If an over-the-counter antifungal cream doesn’t improve the rash within two weeks, the diagnosis may be wrong. A skin scraping examined under a microscope can confirm whether fungus is present.

How It’s Diagnosed

Doctors often recognize tinea corporis by appearance alone, but a simple lab test can confirm it. A KOH preparation involves scraping a small sample of skin from the rash’s active border, placing it on a slide with a potassium hydroxide solution (which dissolves skin cells but leaves fungal structures intact), and viewing it under a microscope. This test is quick and can be done in the office.
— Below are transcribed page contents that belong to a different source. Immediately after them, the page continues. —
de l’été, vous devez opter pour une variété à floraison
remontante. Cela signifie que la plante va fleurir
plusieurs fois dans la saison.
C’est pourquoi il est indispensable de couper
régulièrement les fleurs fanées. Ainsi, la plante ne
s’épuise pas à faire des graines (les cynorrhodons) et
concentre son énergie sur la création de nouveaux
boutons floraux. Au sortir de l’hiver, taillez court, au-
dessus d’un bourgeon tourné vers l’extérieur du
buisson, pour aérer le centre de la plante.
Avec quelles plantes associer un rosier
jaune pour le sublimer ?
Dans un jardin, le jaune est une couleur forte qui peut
Fungal culture, where the sample is grown in a lab over one to three weeks, can identify the exact species involved. This matters most when the infection isn’t responding to standard treatment, since knowing the species helps guide the next step.

Treatment for Mild Cases

Most tinea corporis clears with a topical antifungal cream applied once or twice daily for two to four weeks. Several effective options are available over the counter, including terbinafine cream, clotrimazole, and miconazole. Among these, topical terbinafine applied for four weeks is generally considered the first choice for limited disease.

A common mistake is stopping treatment as soon as the rash looks better. The fungus can persist in the skin even after visible symptoms fade, so completing the full course matters. You should also keep the area clean and dry, avoid sharing towels or clothing, and wash bedding in hot water during treatment to prevent reinfection or spreading it to others.

When Oral Treatment Is Needed

Widespread infection, multiple lesions, or rashes that don’t respond to topical therapy may require oral antifungal medication. The standard oral regimen for adults is 250 mg of terbinafine taken once daily for two to four weeks. People with weakened immune systems or deep, inflammatory infections are more likely to need this route.

The shift to oral treatment isn’t just about convenience. Topical creams can only penetrate so far, and when the infection covers a large area or has been present for a long time, reaching the fungus from the outside alone may not be enough.

Antifungal Resistance Is Growing

A newer concern is that some strains of dermatophytes are becoming resistant to first-line treatments. The CDC has flagged two strains of particular concern in the United States: T. indotineae, which often carries genetic mutations making it resistant to terbinafine, and terbinafine-resistant strains of T. rubrum.

Several factors are driving this resistance. Topical products that combine antifungals with corticosteroids (widely available in some countries) can suppress symptoms while allowing the fungus to survive and adapt. Incomplete courses of antifungal treatment, misuse of over-the-counter products, and inappropriate prescribing all contribute. Not every stubborn case of ringworm involves a resistant strain, but if your infection doesn’t improve with standard therapy, susceptibility testing can determine whether the fungus has developed resistance and which alternative medication will work.

Recovery Timeline

With consistent topical treatment, most people notice improvement within the first week: less itching, reduced redness, and the ring beginning to flatten. Full clearance of the rash typically takes two to four weeks. Oral treatment follows a similar timeline. Some residual discoloration or mild dryness at the site can linger for a few weeks after the infection itself has resolved, but this fades on its own.

Reinfection is possible, especially if the original source of exposure (an infected pet, contaminated gym equipment, a household member) hasn’t been addressed. If you keep getting ringworm in the same area or in new spots, identifying and treating the source is just as important as treating the rash itself.